Excerpted data
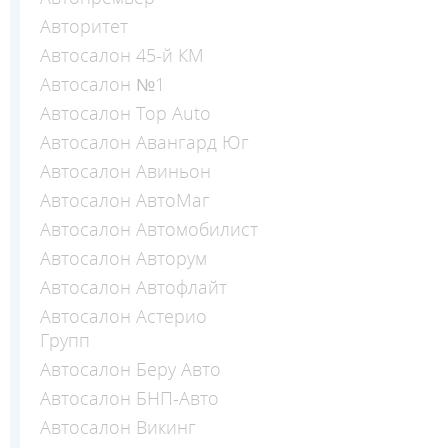
Авторитет
Автосалон 45-й КМ
Автосалон №1
Автосалон Top Auto
Автосалон Авангард Юг
Автосалон Авиньон
Автосалон АвтоМаг
Автосалон Автомобилист
Автосалон Авторум
Автосалон Автофлайт
Автосалон Астерио
Групп
Автосалон Беру Авто
Автосалон БНП-Авто
Автосалон Викинг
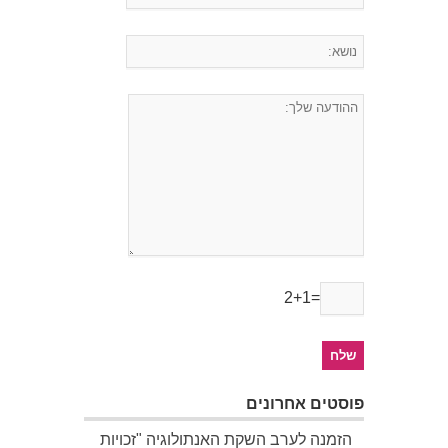
2+1=
פוסטים אחרונים
הזמנה לערב השקת האנתולוגיה "זכויות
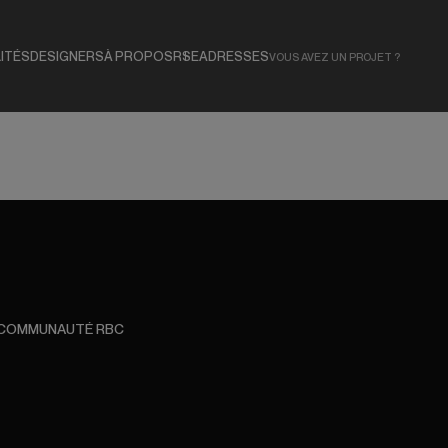
ITÉS
DESIGNERS
À PROPOS
RSE
ADRESSES
VOUS AVEZ UN PROJET ?
 COMMUNAUTÉ RBC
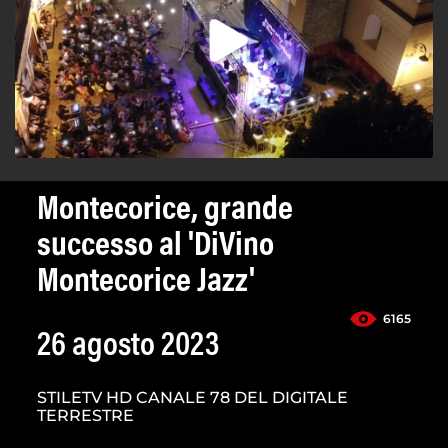
Montecorice, grande
successo al 'DiVino
Montecorice Jazz'
6165
26 agosto 2023
STILETV HD CANALE 78 DEL DIGITALE
TERRESTRE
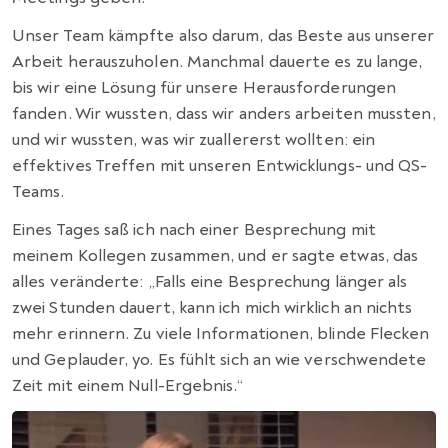
Unser Team kämpfte also darum, das Beste aus unserer
Arbeit herauszuholen. Manchmal dauerte es zu lange,
bis wir eine Lösung für unsere Herausforderungen
fanden. Wir wussten, dass wir anders arbeiten mussten,
und wir wussten, was wir zuallererst wollten: ein
effektives Treffen mit unseren Entwicklungs- und QS-
Teams.
Eines Tages saß ich nach einer Besprechung mit
meinem Kollegen zusammen, und er sagte etwas, das
alles veränderte: „Falls eine Besprechung länger als
zwei Stunden dauert, kann ich mich wirklich an nichts
mehr erinnern. Zu viele Informationen, blinde Flecken
und Geplauder, yo. Es fühlt sich an wie verschwendete
Zeit mit einem Null-Ergebnis.“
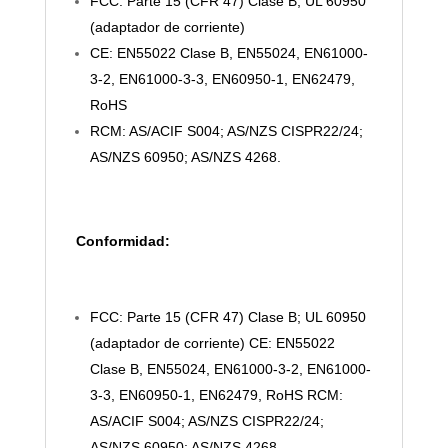
FCC: Parte 15 (CFR 47) Clase B; UL 60950
(adaptador de corriente)
CE: EN55022 Clase B, EN55024, EN61000-
3-2, EN61000-3-3, EN60950-1, EN62479,
RoHS
RCM: AS/ACIF S004; AS/NZS CISPR22/24;
AS/NZS 60950; AS/NZS 4268.
Conformidad:
FCC: Parte 15 (CFR 47) Clase B; UL 60950
(adaptador de corriente) CE: EN55022
Clase B, EN55024, EN61000-3-2, EN61000-
3-3, EN60950-1, EN62479, RoHS RCM:
AS/ACIF S004; AS/NZS CISPR22/24;
AS/NZS 60950; AS/NZS 4268.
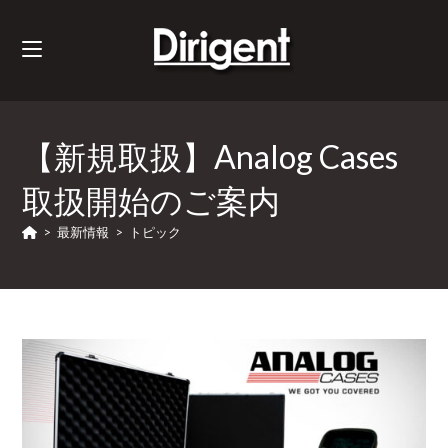
【新規取扱】Analog Cases
取扱開始のご案内
>
最新情報
>
トピック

What to do
Pictures aside, return exactly the lines from the data above, starting at the line that has "fanden. Wir wussten, dass" and ending at the line that has "3-3, EN60950-1, EN62479, RoHS", both included.

Final answer
fanden. Wir wussten, dass wir anders arbeiten mussten,
und wir wussten, was wir zuallererst wollten: ein
effektives Treffen mit unseren Entwicklungs- und QS-
Teams.
Eines Tages saß ich nach einer Besprechung mit
meinem Kollegen zusammen, und er sagte etwas, das
alles veränderte: „Falls eine Besprechung länger als
zwei Stunden dauert, kann ich mich wirklich an nichts
mehr erinnern. Zu viele Informationen, blinde Flecken
und Geplauder, yo. Es fühlt sich an wie verschwendete
Zeit mit einem Null-Ergebnis.“
FCC: Parte 15 (CFR 47) Clase B; UL 60950
(adaptador de corriente)
CE: EN55022 Clase B, EN55024, EN61000-
3-2, EN61000-3-3, EN60950-1, EN62479,
RoHS
RCM: AS/ACIF S004; AS/NZS CISPR22/24;
AS/NZS 60950; AS/NZS 4268.
Conformidad:
FCC: Parte 15 (CFR 47) Clase B; UL 60950
(adaptador de corriente) CE: EN55022
Clase B, EN55024, EN61000-3-2, EN61000-
3-3, EN60950-1, EN62479, RoHS RCM:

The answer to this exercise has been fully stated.